Involvement of university philosophy students had always been a key feature of this work. The methods just outlined evidently depend heavily on small-group work, to ensure the involvement of all the children in getting to grips with challenging, complex and open-ended topics, and this needs teaching assistants as group facilitators. We deliberately promoted that work to students, and more widely as a potential component of the student philosophy experience at Lancaster, because of its educational value for the students themselves. Nor are we just guessing at that value. Some ten years ago we were funded by the Higher Education Academy to run a small-scale study to identify the benefits of helping with the programme as perceived both by the students themselves and by their lecturers and seminar tutors. I reported on this in a paper for the HEA’s journal Discourse (Volume 7, No.1). In brief, we found that participating students identified two distinct though related strands of benefit to their studies. The first was that helping school pupils to find their way through philosophical topics had required them actively and critically to revisit their own prior acquaintance with these topics. (“I had to make my own thought a lot clearer…which helped me to be clearer in seminars and essays”) and had sometimes involved helping pupils recognise that “there isn’t always a right answer”. The second was a real pleasure in what might be called the rediscovery of philosophical innocence, of first-hand philosophical engagement:

The children aren’t weighed down by preconceived philosophical theories.”

They came up with obvious points I wouldn’t have thought of.”

It made me realise that philosophy doesn’t need to be unfathomable”.

These last comments in particular point to an aspect of the experience of university philosophy which it is easy for those used to it to overlook. The discipline as offered to university (or indeed many A-level) students is typically so text-based, and teaching material moves so quickly from an exposition of the issues in a given area to tracing the arguments of the classic writers and their contemporary commentators, that any fresh first-hand encounter with philosophical problems can very rapidly be left behind. It is this lost freshness of vision and response which student participants in our outreach work were so clearly relishing in the school-kids, and enjoying by proxy in working with them.
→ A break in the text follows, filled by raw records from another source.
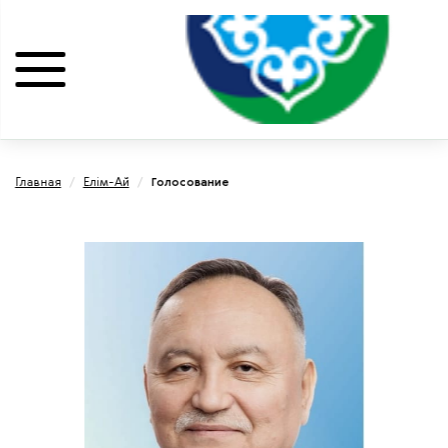
Главная
/
Елiм-Ай
/
Голосование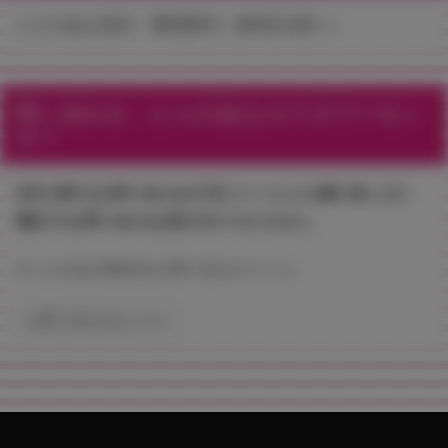
とらのあな各店・通信販売（各B店を除く）
問い合わせ：とらのあなカスタマーセン
ター
本件に関するお問い合わせは下記フォームよりお願い致します。
電話でのお問い合わせは受け付けておりません。
▼ とらのあなWebsite お問い合わせフォーム
お問い合わせはこちら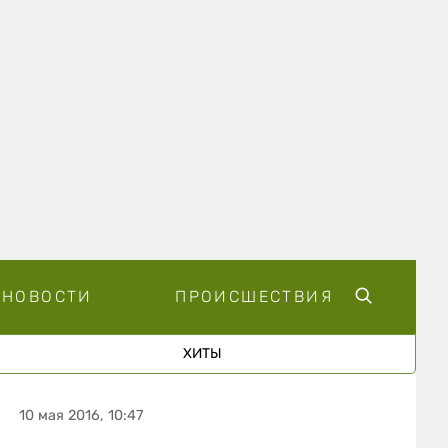
НОВОСТИ
ПРОИСШЕСТВИЯ
ХИТЫ
10 мая 2016, 10:47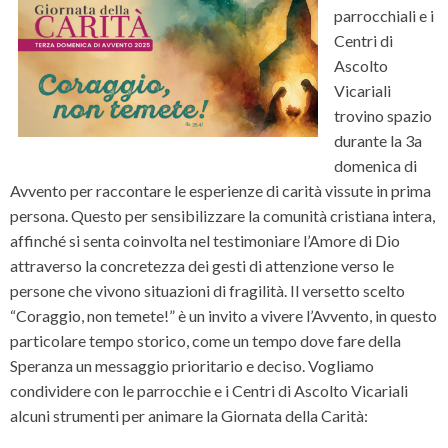
parrocchiali e i
Centri di
Ascolto
Vicariali
trovino spazio
durante la 3a
domenica di
Avvento per raccontare le esperienze di carità vissute in prima
persona. Questo per sensibilizzare la comunità cristiana intera,
affinché si senta coinvolta nel testimoniare l’Amore di Dio
attraverso la concretezza dei gesti di attenzione verso le
persone che vivono situazioni di fragilità. Il versetto scelto
“Coraggio, non temete!” è un invito a vivere l’Avvento, in questo
particolare tempo storico, come un tempo dove fare della
Speranza un messaggio prioritario e deciso. Vogliamo
condividere con le parrocchie e i Centri di Ascolto Vicariali
alcuni strumenti per animare la Giornata della Carità:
This helps to remind us that for all involved, philosophy isn’t (or shouldn’t be) something to which that fresh, first-hand, essentially innocent encounter with its perennial problems is optional. Philosophical questions are not a set of research problems which, after two millennia of trying, might still be solved by one last, heroic intellectual heave. Rather, issues like free will and determinism, the mind-body problem, the distinction between appearance and reality or the nature of ethical obligation – the puzzles which arise at the inevitable crunches of agency or personhood or knowledge or morality – are nodes of the kind of deep learning about ourselves, about the fundamentals of the human condition, which comes from probing at the limits of our understanding. Philosophical problems are not there to be solved at all – that’s a mistake based on a false analogy from the sciences. They are there to be kept fresh in our experience as sources of wonder, intellectual humility, the stimulus to clarity and precision and the courage always to go on questioning.

That’s for me, and I think for all of us in Second Thoughts, the real excitement of philosophy in schools and why we’re so committed to going on doing it.